L’emergenza femminicidio e la difficoltà della sinistra nel combattere battaglie con spirito bipartisan

20 Nov 2023 16:15 - di Mario Campanella

La morte di Giulia Cecchettin è stata tremenda. Così come per ognuna delle 103 donne uccise in questo anno. E tuttavia sembra innaturale scollegarla dalle altre 102, poiché è impossibile fare una classifica del dolore. Cercare di capire le ragioni perché un uomo, addirittura un ragazzino di 22 anni, uccida la propria compagna non è facile.
Si possono elencare i continui colpevoli tra scuola, famiglia, centri aggregativi ma sarebbe insufficiente.
Di sicuro, la famiglia ha subito una profonda trasformazione sin dalla fine degli anni settanta per una serie di variazioni sociali enormi.
Ma anche questo è solo un segmento, per quanto importante, che non spiega al meglio le difficoltà di entrare in empatia, l’accettazione del dolore di una separazione, che è di per sé un lutto, la difficoltà di recepire la sofferenza del distacco e di viverla per quella che è, una sensazione di solitudine e di sconfitta che va elaborata e vissuta fino in fondo come processo di maturazione.
Ha ragione Nordio quando afferma che più che una nuova legge servono sistemi di correlazione che riuniscano due universi paralleli fatti per incontrarsi.

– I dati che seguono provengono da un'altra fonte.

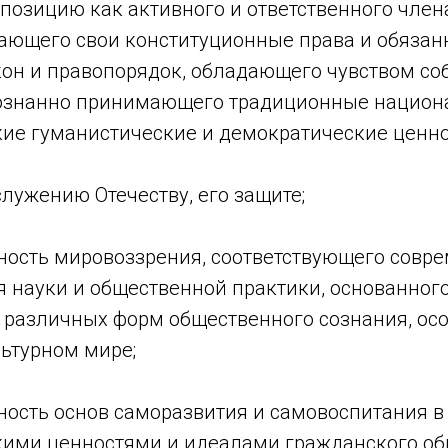
позицию как активного и ответственного член
нающего свои конституционные права и обязан
он и правопорядок, обладающего чувством со
сознанно принимающего традиционные национ
ие гуманистические и демократические ценно
 служению Отечеству, его защите;
ность мировоззрения, соответствующего совр
я науки и общественной практики, основанного
е различных форм общественного сознания, ос
льтурном мире;
ость основ саморазвития и самовоспитания в 
ими ценностями и идеалами гражданского об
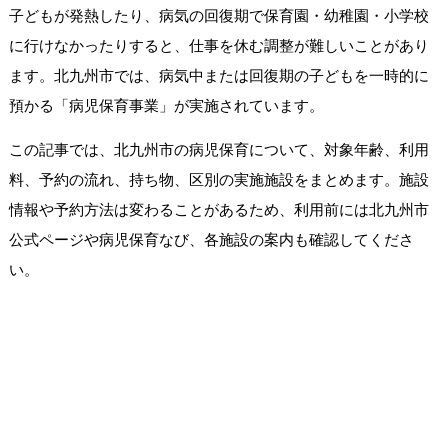
子どもが発熱したり、病気の回復期で保育園・幼稚園・小学校
に行けなかったりすると、仕事を休む調整が難しいことがあり
ます。北九州市では、病気中または回復期の子どもを一時的に
預かる「病児保育事業」が実施されています。
この記事では、北九州市の病児保育について、対象年齢、利用
料、予約の流れ、持ち物、区別の実施施設をまとめます。施設
情報や予約方法は変わることがあるため、利用前には北九州市
公式ページや病児保育なび、各施設の案内も確認してくださ
い。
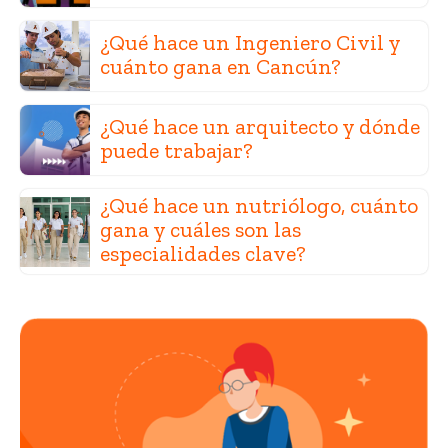
¿Qué hace un Ingeniero Civil y
cuánto gana en Cancún?
¿Qué hace un arquitecto y dónde
puede trabajar?
¿Qué hace un nutriólogo, cuánto
gana y cuáles son las
especialidades clave?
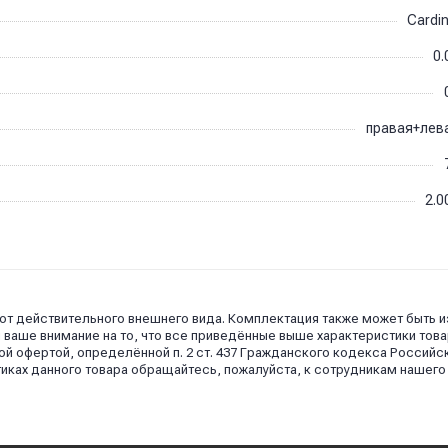
Cardin
0.
правая+лев
2.0
 от действительного внешнего вида. Комплектация также может быть 
аше внимание на то, что все приведённые выше характеристики това
й офертой, определённой п. 2 ст. 437 Гражданского кодекса Российс
иках данного товара обращайтесь, пожалуйста, к сотрудникам нашего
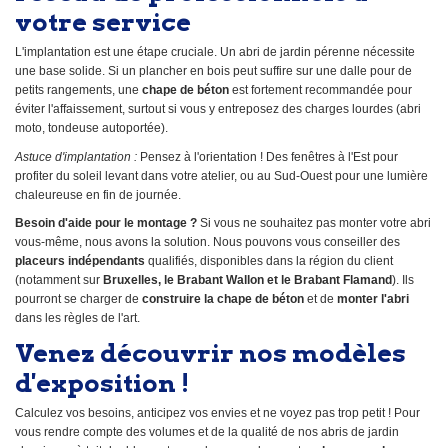
votre service
L'implantation est une étape cruciale. Un abri de jardin pérenne nécessite
une base solide. Si un plancher en bois peut suffire sur une dalle pour de
petits rangements, une
chape de béton
est fortement recommandée pour
éviter l'affaissement, surtout si vous y entreposez des charges lourdes (abri
moto, tondeuse autoportée).
Astuce d'implantation :
Pensez à l'orientation ! Des fenêtres à l'Est pour
profiter du soleil levant dans votre atelier, ou au Sud-Ouest pour une lumière
chaleureuse en fin de journée.
Besoin d'aide pour le montage ?
Si vous ne souhaitez pas monter votre abri
vous-même, nous avons la solution. Nous pouvons vous conseiller des
placeurs indépendants
qualifiés, disponibles dans la région du client
(notamment sur
Bruxelles, le Brabant Wallon et le Brabant Flamand
). Ils
pourront se charger de
construire la chape de béton
et de
monter l'abri
dans les règles de l'art.
Venez découvrir nos modèles
d'exposition !
Calculez vos besoins, anticipez vos envies et ne voyez pas trop petit ! Pour
vous rendre compte des volumes et de la qualité de nos abris de jardin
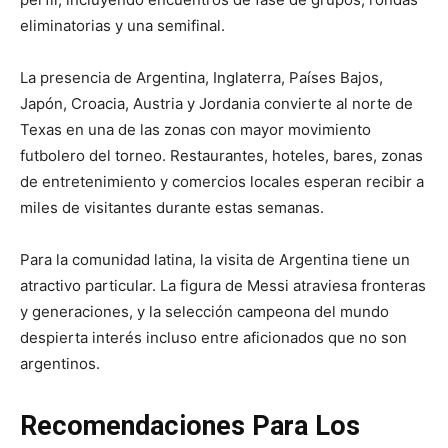
eliminatorias y una semifinal.
La presencia de Argentina, Inglaterra, Países Bajos,
Japón, Croacia, Austria y Jordania convierte al norte de
Texas en una de las zonas con mayor movimiento
futbolero del torneo. Restaurantes, hoteles, bares, zonas
de entretenimiento y comercios locales esperan recibir a
miles de visitantes durante estas semanas.
Para la comunidad latina, la visita de Argentina tiene un
atractivo particular. La figura de Messi atraviesa fronteras
y generaciones, y la selección campeona del mundo
despierta interés incluso entre aficionados que no son
argentinos.
Recomendaciones Para Los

Ci sono considerazioni da fare intorno a fenomeni che vengono automaticamente amplificati da un sistema mediatico che coinvolge i social. La prima è che non servono sistemi surrettizi di femminismo intesi e concepiti come negli anni settanta e cioè come scontro sociale.
I processi di conquista sociale presuppongono obiettivi che oggi sono completamente diversi da allora.
È corretto insistere sui sistemi educativi ma sarebbe ipocrita non censurare quelli usati nell’ultimo trentennio, poco efficaci e poco capaci di accedere alle sensibilità individuali.
Il limite che ha la sinistra, storicamente, almeno quella massimalista, è considerare ogni azione subliminale in funzione del consenso.
Lo si è visto nelle politiche antimafia, che negli anni settanta e ottanta erano interessanti e coinvolgenti e che hanno mano mano perso seduzione e interesse. Se un tema comune (lo sono la lotta alla mafia e ai femminicidi) diventa motivo di parte o di prevalenza di una parte cessa di essere condiviso.
Un’altra considerazione è la continua tentazione che ha una parte politica di trasformare tragedie in possibili opportunità di politicizzazione. È successo tante volte e rischia di succedere ancora, attraverso candidature spot che vanificano la ragione sociale dei temi trattati.
Per tanto tempo la sociologia di comunità (che ha molti meriti) ha guidato i processi politici del PCI e della sinistra pensante europea, negando in ogni modo le responsabilità individuali rispetto a quelle collettive. Se tutto è colpa della società si elide la colpa singola. Dostoevskij pare essere stato liquidato con molta leggerezza dalla narrazione dominante. Foucault più di tutti indirizzò il cambiamento ideologico della sinistra e per tanto tempo, ancora oggi, l’umanesimo liberale è stato zittito.
Se fosse possibile agire come mediazione generale dei conflitti dovremmo chiedere giustamente una reciproca collaborazione tra ogni parte attiva, mentre dopo avere accusato (con molte ragioni) il capitalismo puro di avere prodotto sperequazione e aree di degrado che favorivano la delinquenza oggi accusiamo la troppa opulenza di avere partorito mostri. E ancora invochiamo una nuova organizzazione familiare e allo stesso tempo indichiamo diverse opzioni di famiglia.
C’è abbastanza confusione e terreno di coltura per i profittatori del business del dolore e scarsa volontà di realizzare quei percorsi di conoscenza di sé stessi e degli altri che rendevano possibile l’omeostasi del passato. Fare di una questione così complessa un motivo di revanche difficilmente porterà benefici rilevanti.